En la década de 1870 una de las mayores grietas de las ideas darwinianas era la escasez de fósiles que pudieran completar las lagunas entre especies, eso que popularmente se comenzó a conocer como “eslabones perdidos”. Durante esa época hubo una verdadera fiebre paleontológica a la búsqueda de fósiles que conectaran especies actuales con sus parientes y descendientes lo cual desembocó en muchas afirmaciones incorrectas por parte de darwinistas convencidos de haber encontrado la clave de la línea evolutiva de algunas especies.

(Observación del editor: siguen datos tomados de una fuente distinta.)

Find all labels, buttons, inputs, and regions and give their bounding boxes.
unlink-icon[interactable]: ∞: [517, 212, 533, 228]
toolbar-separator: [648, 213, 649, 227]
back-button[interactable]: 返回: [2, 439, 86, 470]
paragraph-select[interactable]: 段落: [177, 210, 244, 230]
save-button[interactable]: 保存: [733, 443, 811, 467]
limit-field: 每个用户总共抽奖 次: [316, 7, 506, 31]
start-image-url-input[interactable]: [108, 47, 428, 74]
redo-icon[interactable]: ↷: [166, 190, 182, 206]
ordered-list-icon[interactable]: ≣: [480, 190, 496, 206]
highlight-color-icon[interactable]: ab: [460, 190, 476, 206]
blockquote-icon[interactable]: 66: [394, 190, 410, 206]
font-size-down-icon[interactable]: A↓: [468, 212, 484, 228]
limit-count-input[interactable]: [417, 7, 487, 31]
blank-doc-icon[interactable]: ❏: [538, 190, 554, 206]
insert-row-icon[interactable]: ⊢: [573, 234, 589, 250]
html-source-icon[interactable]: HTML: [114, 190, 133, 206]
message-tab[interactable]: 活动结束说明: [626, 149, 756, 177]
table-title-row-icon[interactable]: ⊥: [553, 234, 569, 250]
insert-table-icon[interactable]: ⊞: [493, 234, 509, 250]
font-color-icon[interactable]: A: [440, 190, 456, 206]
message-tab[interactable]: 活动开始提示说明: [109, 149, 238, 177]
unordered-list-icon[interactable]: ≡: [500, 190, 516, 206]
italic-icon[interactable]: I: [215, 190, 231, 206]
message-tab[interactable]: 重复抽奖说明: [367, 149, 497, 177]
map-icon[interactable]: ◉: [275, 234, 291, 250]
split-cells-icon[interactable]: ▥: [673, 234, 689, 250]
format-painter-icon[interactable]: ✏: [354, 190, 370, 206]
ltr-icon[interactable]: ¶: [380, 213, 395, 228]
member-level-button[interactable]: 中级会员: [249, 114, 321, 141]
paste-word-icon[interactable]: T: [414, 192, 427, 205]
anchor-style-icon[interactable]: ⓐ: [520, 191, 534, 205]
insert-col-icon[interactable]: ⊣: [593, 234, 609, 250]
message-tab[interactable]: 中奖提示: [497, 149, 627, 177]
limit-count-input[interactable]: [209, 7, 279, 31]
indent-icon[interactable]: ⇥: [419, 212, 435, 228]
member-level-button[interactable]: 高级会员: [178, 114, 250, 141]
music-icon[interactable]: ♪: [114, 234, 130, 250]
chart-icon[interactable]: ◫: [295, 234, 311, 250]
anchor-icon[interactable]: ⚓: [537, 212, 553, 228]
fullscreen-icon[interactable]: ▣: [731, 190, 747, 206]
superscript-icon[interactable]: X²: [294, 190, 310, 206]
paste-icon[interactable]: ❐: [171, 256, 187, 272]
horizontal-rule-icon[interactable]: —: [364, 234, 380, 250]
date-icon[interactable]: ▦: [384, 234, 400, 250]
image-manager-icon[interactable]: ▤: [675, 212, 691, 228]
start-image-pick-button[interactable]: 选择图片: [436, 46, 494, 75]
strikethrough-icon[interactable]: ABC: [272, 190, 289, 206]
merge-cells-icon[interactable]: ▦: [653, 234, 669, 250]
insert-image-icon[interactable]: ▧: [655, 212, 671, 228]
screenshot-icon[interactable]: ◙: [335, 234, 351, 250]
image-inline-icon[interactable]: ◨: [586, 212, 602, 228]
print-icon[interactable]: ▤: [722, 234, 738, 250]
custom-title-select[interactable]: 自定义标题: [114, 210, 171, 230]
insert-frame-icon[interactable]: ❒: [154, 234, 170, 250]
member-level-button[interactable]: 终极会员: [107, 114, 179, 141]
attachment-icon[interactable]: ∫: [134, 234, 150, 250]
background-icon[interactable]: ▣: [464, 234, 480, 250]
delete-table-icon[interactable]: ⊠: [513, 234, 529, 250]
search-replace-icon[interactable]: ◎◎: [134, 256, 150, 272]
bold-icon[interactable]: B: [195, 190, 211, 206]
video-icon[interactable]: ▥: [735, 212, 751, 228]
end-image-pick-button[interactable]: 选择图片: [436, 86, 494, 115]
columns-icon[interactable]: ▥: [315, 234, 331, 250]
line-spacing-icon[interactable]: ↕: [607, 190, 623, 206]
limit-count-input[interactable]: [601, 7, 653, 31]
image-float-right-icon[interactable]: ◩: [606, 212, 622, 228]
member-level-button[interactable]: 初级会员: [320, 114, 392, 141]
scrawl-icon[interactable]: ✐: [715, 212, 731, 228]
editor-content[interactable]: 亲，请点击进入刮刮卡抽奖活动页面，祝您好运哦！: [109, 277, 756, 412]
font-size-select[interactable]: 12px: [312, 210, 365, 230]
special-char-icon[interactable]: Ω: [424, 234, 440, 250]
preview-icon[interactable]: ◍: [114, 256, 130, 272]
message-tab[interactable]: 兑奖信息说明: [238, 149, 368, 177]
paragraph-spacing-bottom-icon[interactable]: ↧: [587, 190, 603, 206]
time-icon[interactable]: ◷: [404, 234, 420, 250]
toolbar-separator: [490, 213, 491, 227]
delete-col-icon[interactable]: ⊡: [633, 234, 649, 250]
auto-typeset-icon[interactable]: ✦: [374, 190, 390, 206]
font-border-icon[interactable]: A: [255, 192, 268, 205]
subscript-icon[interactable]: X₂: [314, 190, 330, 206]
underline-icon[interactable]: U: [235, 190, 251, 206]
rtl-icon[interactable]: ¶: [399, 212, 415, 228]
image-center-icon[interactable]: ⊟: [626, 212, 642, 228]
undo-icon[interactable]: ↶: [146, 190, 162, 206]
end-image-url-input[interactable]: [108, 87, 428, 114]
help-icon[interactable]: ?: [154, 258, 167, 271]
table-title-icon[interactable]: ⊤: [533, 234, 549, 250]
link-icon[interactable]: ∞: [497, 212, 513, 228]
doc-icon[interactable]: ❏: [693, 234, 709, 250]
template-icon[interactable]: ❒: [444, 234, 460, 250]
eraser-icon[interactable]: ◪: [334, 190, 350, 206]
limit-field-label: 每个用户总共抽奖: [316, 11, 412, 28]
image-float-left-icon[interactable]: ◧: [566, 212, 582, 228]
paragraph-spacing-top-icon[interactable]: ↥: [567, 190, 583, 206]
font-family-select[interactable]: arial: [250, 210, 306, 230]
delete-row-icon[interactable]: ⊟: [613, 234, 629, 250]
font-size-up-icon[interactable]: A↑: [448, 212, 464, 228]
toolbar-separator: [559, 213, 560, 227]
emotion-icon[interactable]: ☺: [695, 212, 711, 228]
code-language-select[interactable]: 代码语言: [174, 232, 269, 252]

Viera y Piera argumentó razonadamente en contra de varios de estos “eslabones perdidos” como el Eozoon canadense (PDF) o el Protriton (PDF) que en aquellos años estaban haciendo furor entre los evolucionistas. El valenciano tenía razón pero a pesar de algunas pequeñas victorias como estas, su profunda fe religiosa le hizo mantenerse irreductible frente al imparable avance científico del darwinismo.
Avanzando algo más en el tiempo nos encontramos con la figura de Juan González Arintero, un dominico nacido en 1860 que se siente irremediablemente atraído por el estudio de la Naturaleza. En 1886 finaliza sus estudios en la Facultad de Ciencias Naturales de Salamanca y lo hace siendo un ferviente anti-evolucionista.
Sin embargo el tema le apasiona y comienza a estudiarlo en profundidad. Convencido de que las ironías, insultos y ataques personales no son las armas que se deben usar en un debate científico, Arintero realiza sus críticas al darwinismo desde un punto de vista objetivo y como ejemplo de este esfuerzo constructivo aparece su primera obra: “La evolución y la filosofía cristiana” (PDF) en la que tan solo en el primer volumen cita más de 150 monografías diferentes en sus argumentos.
Esta obra que en principio iba a ser un ambicioso proyecto de hasta ocho volúmenes nunca vería totalmente la luz (tan solo se publicaron la introducción y el primer volumen) puesto que conforme Arintero iba estudiando las tesis evolucionistas sus convicciones se iban mostrando cada vez más y más proclives a ellas.
El dominico no fue un caso aislado. Muchos otros críticos a ultranza del darwinismo experimentaron en ellos mismos una “evolución” hacia posiciones más conciliadoras e incluso algunos de ellos se terminaron convirtiendo en firmes defensores del evolucionismo.
Los argumentos y las pruebas experimentales que iban surgiendo a favor de la evolución llevaron progresivamente a Arintero a aceptar las tesis darwinianas, convencido de que su fe cristiana no se veía disminuida ni atacada por una verdad científica. Manteniendo sus principios religiosos intactos, Arintero se dispuso a crear una “teoría consensuada de la evolución” que también se conoce como “teoría arinteriana de la evolución de las especies” (PDF) en la que el dominico presentaba un conjunto de ideas que hoy encuadraríamos dentro del diseño inteligente.
Si dejamos a un lado los posibles aciertos o errores de la concepción arinteriana de la evolución, debemos valorar positivamente la labor de un dominico que aceptó valientemente las evidencias que aportaba la ciencia y que trabajó para que la religión no se opusiese frontalmente a ellas.